Migrant workers are vital to the success of Scotland’s food and farming industry, according to a new report released by the Scottish Government.
Despite an extra 15,000 visas being available through the UK Government’s seasonal workers scheme, a lack of pickers is still a concern.
This year, 45,000 people will be able to work in the agriculture and poultry industries but the Scottish Government claims the sector needs 70,000 migrant workers to meet demand across the whole UK.
Farmers in Scotland say they are struggling to recover from three difficult years of dealing with the impact of Covid, Brexit and the war in Ukraine.
Furthermore, soft fruit farmers are producing fewer berries as they feel the squeeze of rising costs and falling profits.
Iain Brown, horticulture chair of NFU Scotland, said, “Labour costs are up, energy costs are up, fertiliser costs are up, everything is up and we’re not getting a sustainable return from the retailer.”
Mr Brown, who farms at Easter Grangemuir in Pittenweem, Fife, produced 750 tonnes of strawberries last year but with margins being cut, he will grow 150 fewer tonnes this year.

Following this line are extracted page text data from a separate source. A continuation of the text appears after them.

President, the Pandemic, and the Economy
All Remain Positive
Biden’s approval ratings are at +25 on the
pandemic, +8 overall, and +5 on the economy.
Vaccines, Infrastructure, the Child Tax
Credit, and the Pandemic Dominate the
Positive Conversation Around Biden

“On the back of three difficult years, people are now making decisions this year for 2024 and they are questioning they’re commitment to fruit growing,” he said.

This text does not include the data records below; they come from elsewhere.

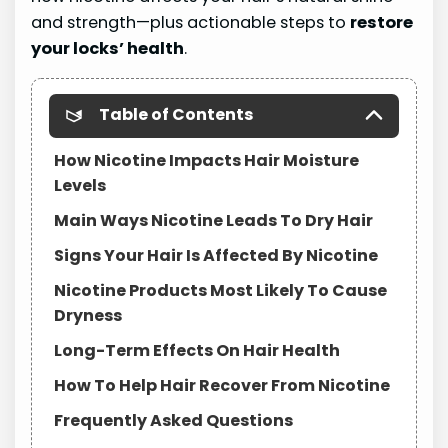
and strength—plus actionable steps to
restore
your locks’ health
.
Table of Contents
How Nicotine Impacts Hair Moisture
Levels
Main Ways Nicotine Leads To Dry Hair
Signs Your Hair Is Affected By Nicotine
Nicotine Products Most Likely To Cause
Dryness
Long-Term Effects On Hair Health
How To Help Hair Recover From Nicotine
Frequently Asked Questions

“There are a number of structures with fellow growers that are empty and there’s no production coming from those structures this year. If they’re not making money, they’re not going to grow the crop.”
Mr Brown relies on migrant workers to pick and pack his produce, with pickers returning year-on-year seen as crucial for the industry.
Monika Sawa arrived from Poland last week to pick Scottish strawberries. She has been returning to Easter Grangemuir for the last four years.
“I like working here, I like picking, I like packing. It’s good job,” she said. “I learned to pick here. People are friendly and so I like to come back each year.”
Ms Sawa is one of 9,000 migrant workers needed to work on Scottish farms this year.
A report by the Scottish Government shows they are vital to the agricultural industry. Around half of those working on farms in Scotland are returnees.
On average they’re paid £10.22 an hour, with each spending £62 a week on accommodation.
Rural affairs secretary Mairi Gougeon said: “Particularly in our fruit and vegetable sectors, which aren’t heavily mechanised, we really need that hands-on labour to help us with the harvesting of these crops, so they play a vital role in the sustainability of this really important industry for Scotland.”
Around 70% of seasonal workers at Easter Grangemuir are from Romania and Bulgaria.
Farm manager Nicoleta Descultu is one of them. She has been in Scotland for 12 years and calls the country home.
She oversees workers, with some coming from as far as Uzbekistan.
“We had them last year and they were good workers for us and we would like them to return and we just hope, we send our invitation and just hope for them to return,” she said.
“They already know what our expectations are, we know their expectations, they’ve already been trained, they are already familiar with our environment and what we are doing here.”
Salaries account for 60% of this farm’s costs and while the price of a punnet of berries has gone up, growers are not seeing any more cash for their crops.
They say without a bigger slice of the profits, the amount of fruit planted will continue to be cut – meaning less berries to buy and more empty shelves.